“If companies agree to offer commitments which then become legally binding, they must do what they have committed to do or face the consequences,” EU competition commissioner Joaquin Almunia was quoted by Reuters during a news conference today (March 6).
“I hope this decision will make companies think twice before they even think of intentionally breaching their obligations or even of neglecting their duty to ensure strict compliance.”
Almunia said it may have been an error in judgment to let Microsoft monitor its own behavior rather than appointing an “external trustee” to make certain the firm observed the deal.
“In 2009, we were even more naive than today,” he was quoted by Reuters.
The fine represents one percent of Microsoft’s 2012 fiscal-year revenues.

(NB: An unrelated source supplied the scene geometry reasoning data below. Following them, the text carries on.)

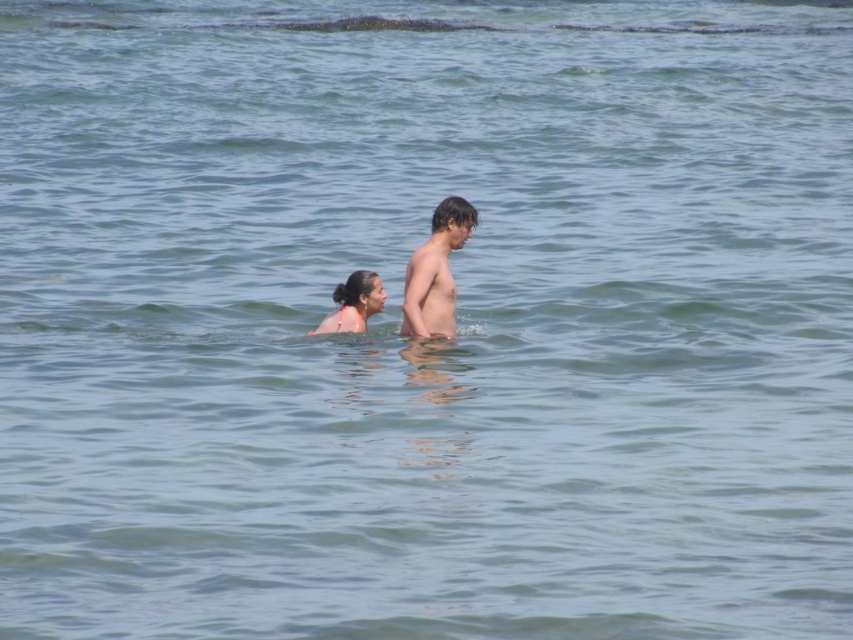 Can you confirm if pink matte skin at center is smaller than pink fabric bikini at center?

No.

Can you confirm if pink matte skin at center is thinner than pink fabric bikini at center?

Yes, pink matte skin at center is thinner than pink fabric bikini at center.

Locate an element on the screen. The width and height of the screenshot is (853, 640). pink matte skin at center is located at coordinates (436, 273).

Who is positioned more to the left, smooth skin boy at center or pink fabric bikini at center?

pink fabric bikini at center is more to the left.

Measure the distance between point (x=448, y=307) and camera.

They are 51.81 feet apart.

Between point (413, 259) and point (343, 301), which one is positioned behind?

The EU was lenient, however — it had the option of charging the company up to 10 percent of its global revenue.
The issue dates back more than 10 years when an anti-trust investigation was launched against the firm.
In 2009, Microsoft, to avoid monetary penalties, promised to offer its European customers a choice of browsers in Windows 7.
The EU, however, accused Microsoft last October of failing to honor its vow by not including a “browser choice” screen.
The EU said Microsoft began violating the agreement beginning in February of 2011.
“From February 2011 until July 2012, millions of Windows users in the EU may not have seen the choice screen,” a press release reads. “Microsoft has acknowledged that the choice screen was not displayed during that period.”
Microsoft apologized in a statement Oct. 24, saying the oversight was due to a technical error — one that was “quickly addressed.”
Microsoft has yet to say if it will challenge the ruling, but issued another statement today apologizing for the error.
“We take full responsibility for the technical error that caused this problem and have apologized for it,” the statement said.
“We provided the Commission with a complete and candid assessment of the situation, and we have taken steps to strengthen our software development and other processes to help avoid this mistake — or anything similar — in the future.”